### Assignment
Start at the first line of the material below and retype each line through the one containing "kalíšek se tím", exactly.

⁂

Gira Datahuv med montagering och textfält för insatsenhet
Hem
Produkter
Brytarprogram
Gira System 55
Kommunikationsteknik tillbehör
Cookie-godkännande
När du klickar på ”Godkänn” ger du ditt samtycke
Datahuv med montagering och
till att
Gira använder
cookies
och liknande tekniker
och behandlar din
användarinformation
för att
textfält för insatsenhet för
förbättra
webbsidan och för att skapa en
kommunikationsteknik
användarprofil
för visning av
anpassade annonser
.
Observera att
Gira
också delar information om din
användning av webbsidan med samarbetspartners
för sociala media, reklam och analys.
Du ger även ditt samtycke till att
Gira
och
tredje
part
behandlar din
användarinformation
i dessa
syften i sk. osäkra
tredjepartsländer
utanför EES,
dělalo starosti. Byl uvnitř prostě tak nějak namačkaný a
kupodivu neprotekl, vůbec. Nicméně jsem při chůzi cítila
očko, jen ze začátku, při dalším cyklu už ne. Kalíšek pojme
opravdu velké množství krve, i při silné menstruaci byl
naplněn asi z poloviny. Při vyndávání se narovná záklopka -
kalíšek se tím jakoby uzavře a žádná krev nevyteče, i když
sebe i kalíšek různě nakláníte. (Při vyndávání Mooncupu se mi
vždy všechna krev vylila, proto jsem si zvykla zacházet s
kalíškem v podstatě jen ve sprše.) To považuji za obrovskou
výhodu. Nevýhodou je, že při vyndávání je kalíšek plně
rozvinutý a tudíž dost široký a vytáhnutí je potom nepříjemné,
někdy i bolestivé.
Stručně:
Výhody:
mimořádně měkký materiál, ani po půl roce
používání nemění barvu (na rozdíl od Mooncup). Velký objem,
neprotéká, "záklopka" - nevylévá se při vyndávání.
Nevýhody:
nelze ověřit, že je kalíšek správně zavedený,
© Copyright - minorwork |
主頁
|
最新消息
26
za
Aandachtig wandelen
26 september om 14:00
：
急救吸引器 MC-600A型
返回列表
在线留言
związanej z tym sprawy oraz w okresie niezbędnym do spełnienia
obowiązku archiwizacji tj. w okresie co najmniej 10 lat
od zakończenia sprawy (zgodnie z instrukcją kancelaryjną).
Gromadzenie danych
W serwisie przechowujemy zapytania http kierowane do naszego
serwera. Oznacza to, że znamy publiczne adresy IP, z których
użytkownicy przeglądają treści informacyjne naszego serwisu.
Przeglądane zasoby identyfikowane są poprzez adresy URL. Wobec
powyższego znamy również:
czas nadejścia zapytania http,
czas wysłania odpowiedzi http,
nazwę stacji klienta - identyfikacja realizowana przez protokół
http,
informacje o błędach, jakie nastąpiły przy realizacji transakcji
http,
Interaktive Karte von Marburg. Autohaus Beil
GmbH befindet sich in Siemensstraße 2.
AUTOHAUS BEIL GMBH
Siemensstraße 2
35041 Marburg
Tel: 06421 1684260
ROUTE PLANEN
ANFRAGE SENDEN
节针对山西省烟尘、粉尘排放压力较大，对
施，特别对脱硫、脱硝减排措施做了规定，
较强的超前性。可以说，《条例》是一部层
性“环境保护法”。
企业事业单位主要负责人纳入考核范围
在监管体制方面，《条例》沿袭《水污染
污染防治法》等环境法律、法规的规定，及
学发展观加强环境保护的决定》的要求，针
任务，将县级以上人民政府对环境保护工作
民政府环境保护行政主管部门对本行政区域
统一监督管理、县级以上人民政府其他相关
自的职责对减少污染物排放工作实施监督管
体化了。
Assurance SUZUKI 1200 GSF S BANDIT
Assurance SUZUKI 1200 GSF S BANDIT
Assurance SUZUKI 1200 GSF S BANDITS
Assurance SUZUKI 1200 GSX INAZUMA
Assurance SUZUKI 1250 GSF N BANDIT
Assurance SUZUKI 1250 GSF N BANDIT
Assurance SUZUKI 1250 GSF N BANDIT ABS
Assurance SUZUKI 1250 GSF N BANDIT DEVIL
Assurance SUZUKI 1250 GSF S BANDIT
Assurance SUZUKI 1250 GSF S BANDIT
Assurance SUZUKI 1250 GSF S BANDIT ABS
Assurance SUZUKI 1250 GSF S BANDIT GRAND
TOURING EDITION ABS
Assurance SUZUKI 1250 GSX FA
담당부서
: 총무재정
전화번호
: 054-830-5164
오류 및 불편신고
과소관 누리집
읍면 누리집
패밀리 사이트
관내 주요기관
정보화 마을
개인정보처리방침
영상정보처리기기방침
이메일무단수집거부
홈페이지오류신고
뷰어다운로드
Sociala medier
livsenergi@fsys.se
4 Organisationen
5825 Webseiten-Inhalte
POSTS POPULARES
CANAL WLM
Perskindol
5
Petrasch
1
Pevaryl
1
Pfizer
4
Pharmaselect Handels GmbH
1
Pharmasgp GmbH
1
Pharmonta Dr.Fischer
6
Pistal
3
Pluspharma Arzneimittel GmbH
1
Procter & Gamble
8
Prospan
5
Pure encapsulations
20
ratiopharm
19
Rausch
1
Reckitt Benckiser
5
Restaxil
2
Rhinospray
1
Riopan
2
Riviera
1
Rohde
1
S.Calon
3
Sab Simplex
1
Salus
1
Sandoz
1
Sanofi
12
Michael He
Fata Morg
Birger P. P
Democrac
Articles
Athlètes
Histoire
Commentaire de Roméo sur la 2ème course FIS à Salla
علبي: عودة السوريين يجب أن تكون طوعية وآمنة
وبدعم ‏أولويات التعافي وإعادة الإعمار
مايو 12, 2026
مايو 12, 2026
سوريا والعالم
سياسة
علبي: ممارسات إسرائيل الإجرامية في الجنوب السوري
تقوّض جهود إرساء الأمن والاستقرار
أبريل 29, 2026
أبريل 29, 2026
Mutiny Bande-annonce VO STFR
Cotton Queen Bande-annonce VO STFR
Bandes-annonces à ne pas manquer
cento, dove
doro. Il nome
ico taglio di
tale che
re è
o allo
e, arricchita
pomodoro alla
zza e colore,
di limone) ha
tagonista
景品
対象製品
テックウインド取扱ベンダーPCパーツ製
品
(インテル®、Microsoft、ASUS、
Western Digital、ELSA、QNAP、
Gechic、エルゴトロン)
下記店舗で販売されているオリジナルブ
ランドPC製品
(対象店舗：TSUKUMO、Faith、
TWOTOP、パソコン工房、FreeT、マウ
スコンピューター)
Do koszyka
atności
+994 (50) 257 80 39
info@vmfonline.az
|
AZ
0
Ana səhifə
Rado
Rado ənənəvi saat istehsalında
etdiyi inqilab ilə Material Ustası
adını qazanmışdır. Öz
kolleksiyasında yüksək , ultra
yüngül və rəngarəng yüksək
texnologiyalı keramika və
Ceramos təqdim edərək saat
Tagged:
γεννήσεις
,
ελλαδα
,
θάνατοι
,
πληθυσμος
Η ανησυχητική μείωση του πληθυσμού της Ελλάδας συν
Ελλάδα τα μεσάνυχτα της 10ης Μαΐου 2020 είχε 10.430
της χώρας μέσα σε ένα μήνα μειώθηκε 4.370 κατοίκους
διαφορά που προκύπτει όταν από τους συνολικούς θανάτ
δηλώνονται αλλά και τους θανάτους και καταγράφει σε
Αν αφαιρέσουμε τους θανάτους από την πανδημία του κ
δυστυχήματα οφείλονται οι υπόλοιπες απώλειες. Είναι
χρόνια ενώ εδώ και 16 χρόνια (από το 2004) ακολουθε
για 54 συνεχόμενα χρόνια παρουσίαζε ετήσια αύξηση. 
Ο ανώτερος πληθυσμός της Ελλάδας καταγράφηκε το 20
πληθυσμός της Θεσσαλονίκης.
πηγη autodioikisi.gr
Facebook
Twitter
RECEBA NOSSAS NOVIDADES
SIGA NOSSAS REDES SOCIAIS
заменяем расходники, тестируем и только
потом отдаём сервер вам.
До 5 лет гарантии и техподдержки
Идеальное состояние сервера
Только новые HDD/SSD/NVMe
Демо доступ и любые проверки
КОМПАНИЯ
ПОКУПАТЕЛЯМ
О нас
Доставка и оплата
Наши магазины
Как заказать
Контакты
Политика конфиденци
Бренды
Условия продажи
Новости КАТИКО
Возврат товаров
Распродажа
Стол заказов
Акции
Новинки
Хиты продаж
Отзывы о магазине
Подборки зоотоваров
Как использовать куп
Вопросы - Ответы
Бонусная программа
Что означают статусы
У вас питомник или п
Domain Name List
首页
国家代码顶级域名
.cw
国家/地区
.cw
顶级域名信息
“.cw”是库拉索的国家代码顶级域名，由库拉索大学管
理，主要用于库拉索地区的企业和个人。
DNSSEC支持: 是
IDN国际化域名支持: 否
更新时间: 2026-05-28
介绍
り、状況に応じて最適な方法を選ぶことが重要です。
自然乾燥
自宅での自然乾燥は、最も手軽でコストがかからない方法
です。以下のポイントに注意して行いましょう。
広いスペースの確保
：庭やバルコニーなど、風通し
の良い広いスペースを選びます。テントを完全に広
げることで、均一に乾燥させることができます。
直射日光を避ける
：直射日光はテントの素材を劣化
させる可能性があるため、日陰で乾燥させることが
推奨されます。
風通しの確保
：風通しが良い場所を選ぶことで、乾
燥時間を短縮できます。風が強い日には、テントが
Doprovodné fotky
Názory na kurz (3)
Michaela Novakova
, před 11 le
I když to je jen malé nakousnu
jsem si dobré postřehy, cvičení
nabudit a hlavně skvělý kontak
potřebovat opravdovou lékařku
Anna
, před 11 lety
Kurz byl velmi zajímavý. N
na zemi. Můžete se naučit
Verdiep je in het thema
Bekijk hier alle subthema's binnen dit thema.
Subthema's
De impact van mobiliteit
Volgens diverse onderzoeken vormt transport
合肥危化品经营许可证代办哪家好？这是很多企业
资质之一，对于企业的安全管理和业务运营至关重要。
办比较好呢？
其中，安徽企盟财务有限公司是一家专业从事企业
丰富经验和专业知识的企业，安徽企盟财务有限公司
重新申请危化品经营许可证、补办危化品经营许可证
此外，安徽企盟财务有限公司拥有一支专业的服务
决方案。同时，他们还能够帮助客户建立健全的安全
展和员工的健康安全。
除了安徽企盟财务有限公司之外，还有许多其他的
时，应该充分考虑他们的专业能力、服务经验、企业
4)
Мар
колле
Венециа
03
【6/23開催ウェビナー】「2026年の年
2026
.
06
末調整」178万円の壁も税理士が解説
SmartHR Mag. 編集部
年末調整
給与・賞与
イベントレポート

⁂

### Solution to this problem
Gira Datahuv med montagering och textfält för insatsenhet
Hem
Produkter
Brytarprogram
Gira System 55
Kommunikationsteknik tillbehör
Cookie-godkännande
När du klickar på ”Godkänn” ger du ditt samtycke
Datahuv med montagering och
till att
Gira använder
cookies
och liknande tekniker
och behandlar din
användarinformation
för att
textfält för insatsenhet för
förbättra
webbsidan och för att skapa en
kommunikationsteknik
användarprofil
för visning av
anpassade annonser
.
Observera att
Gira
också delar information om din
användning av webbsidan med samarbetspartners
för sociala media, reklam och analys.
Du ger även ditt samtycke till att
Gira
och
tredje
part
behandlar din
användarinformation
i dessa
syften i sk. osäkra
tredjepartsländer
utanför EES,
dělalo starosti. Byl uvnitř prostě tak nějak namačkaný a
kupodivu neprotekl, vůbec. Nicméně jsem při chůzi cítila
očko, jen ze začátku, při dalším cyklu už ne. Kalíšek pojme
opravdu velké množství krve, i při silné menstruaci byl
naplněn asi z poloviny. Při vyndávání se narovná záklopka -
kalíšek se tím jakoby uzavře a žádná krev nevyteče, i když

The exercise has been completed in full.